Le port en pendentif reste la forme la plus répandue chez les pratiquants ou traditionnalistes comme le promoteur de la plateforme https://voyancezen.com/. Cette proximité du corps correspondrait, selon la tradition énergétique indienne, aux zones attribuées aux chakras : Anahata, situé au niveau du cœur, associé à l’amour et à la compassion, ou Vishuddha, à la base de la gorge, lié à la communication et à l’expression. Certains pratiquants préfèrent placer leur pierre sur la table de nuit, dans un espace de méditation ou près de leur poste de travail. La régularité du contact prime, en tout état de cause, sur la précision de l’emplacement.
Comment entretenir sa pierre pour en préserver les qualités ?

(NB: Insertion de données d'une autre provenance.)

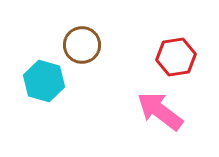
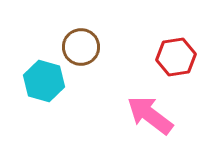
brown circle: moved 1 px left, 2 px down
pink arrow: moved 10 px left, 4 px down
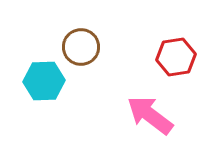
cyan hexagon: rotated 18 degrees counterclockwise
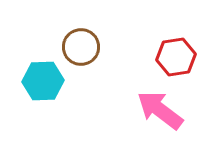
cyan hexagon: moved 1 px left
pink arrow: moved 10 px right, 5 px up
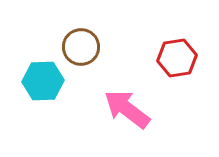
red hexagon: moved 1 px right, 1 px down
pink arrow: moved 33 px left, 1 px up
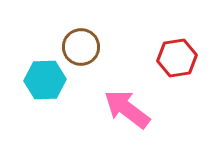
cyan hexagon: moved 2 px right, 1 px up
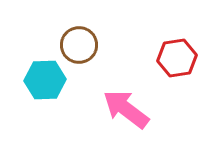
brown circle: moved 2 px left, 2 px up
pink arrow: moved 1 px left
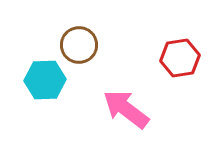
red hexagon: moved 3 px right
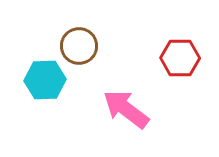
brown circle: moved 1 px down
red hexagon: rotated 9 degrees clockwise
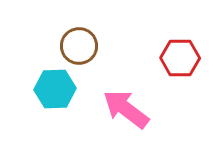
cyan hexagon: moved 10 px right, 9 px down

Purifier régulièrement un minéral fait partie des gestes de base que les praticiens recommandent pour en maintenir la cohérence énergétique. La fumigation et l’exposition à la lumière lunaire figurent parmi les méthodes les plus plébiscitées, car elles conviennent à la quasi-totalité des pierres. L’eau salée, en revanche, ne s’applique qu’aux minéraux robustes : la sélénite, par exemple, se dissout lentement dans l’eau, ce qui impose un entretien strictement à sec. En lithothérapie, le sel direct sur les pierres fragiles est à éviter : il assèche, ronge et laisse des marques difficiles à effacer. Pour les pierres portées quotidiennement sous forme de bijou, un nettoyage doux toutes les deux semaines constitue un rythme raisonnable.
Sans être reconnue comme une méthode thérapeutique par la communauté scientifique, la lithothérapie s’inscrit dans une démarche culturelle et personnelle qui séduit par sa simplicité et son accessibilité. Le secteur global (consultations, vente de pierres naturelles et ateliers collectifs) pèse plusieurs centaines de millions d’euros en France, signe que cette pratique touche bien au-delà d’un cercle restreint d’initiés. On observe une évolution vers une « spiritualité laïque » où les pierres servent d’outils de développement personnel, sans nécessairement être liées à des dogmes religieux. Se renseigner sur la provenance et l’entretien d’un minéral, choisir une pierre qui résonne avec une intention précise, puis l’intégrer à une routine régulière : voilà, en définitive, les trois gestes qui transforment un simple objet de curiosité en un véritable compagnon de bien-être.